Luckily, Mr. Larma’s trachea wasn’t dangerously blocked, so we didn’t have to create an airway. Instead we admitted him directly to intensive care and blasted him with antibiotics, all the while keeping an intubation set open at his bedside, just in case.
Thirty-six hours later I paid a visit. Mr. Larma was sitting up in bed, looking genuinely tempted by his hospital breakfast.
Hey, Doc, how ya doin’? he boomed.
A moment of pleasant surprise: it was a completely different voice. Baritone. I’m fine, thanks. So that’s what you really sound like! You had us scratching our heads the other day.

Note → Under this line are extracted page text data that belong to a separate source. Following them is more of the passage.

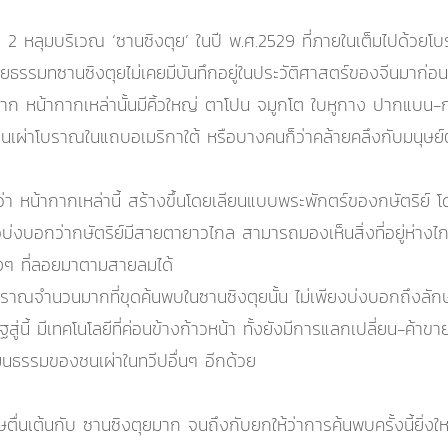
หลุมบริเวณ ‘ซานซิงตุย’ ในปี พ.ศ.2529 ที่ภายในเต็มไปด้วยโบราณ
ยธรรมทซานซิงตุยไม่เคยมีบันทึกอยู่ในประวัติศาสตร์ของจีนมาก่อน 
ก หน้ากากเหล่านั้นมีคิ้วใหญ่ ตาโปน จมูกโต ใบหูกาง ปากแบน-กว้
งชนเผ่าโบราณในแถบอเมริกาใต้ หรือบางคนก็ว่าคล้ายคลึงกับมนุษย
าะห์ว่า หน้ากากเหล่านี้ สร้างขึ้นโดยเลียนแบบพระพักตร์ของกษัตริย
ื่อบ่งบอกว่ากษัตริย์มีสายตายาวไกล สามารถมองเห็นสิ่งที่อยู่ห่างไกลได
งๆ ที่ลอยมาตามสายลมได้
โบราณจำนวนมากที่ขุดค้นพบในซานซิงตุยนั้น ไม่เพียงบ่งบอกถึงล
รัฐสู่นี้ มีเทคโนโลยีที่ค่อนข้างก้าวหน้า ทั้งยังมีการแลกเปลี่ยน-ค
นธรรมของชนเผ่าในทวีปอื่นๆ อีกด้วย
ตื่นเต้นกับ ซานซิงตุยมาก จนถึงกับยกให้ว่าการค้นพบครั้งนี้ยิ่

Well, Doc, looks like you hit the nail on the head anyway, he laughed.
The following day I went to drop off an instrument at the ENT office. While there, I ran into the chief of the department, who had taken over Mr. Larma’s case. Since things had turned out so well, I decided not to mention how much easier it had been to convince Susan of the diagnosis than to persuade his colleagues to confirm it. Instead I simply asked him, So what did you think of Mr. Larma?
He became immediately stern, pushing a pair of bifocals up on his nose. Obviously epiglottitis. The whole area was infected. His voice dropped to finger-wagging range. You know, you people down in the ER have to be very careful. It’s terribly easy to miss one of those. Nightmare if you do.
I practically laughed out loud, but stifled it. What could I say? Just that some voices are much more evocative than others.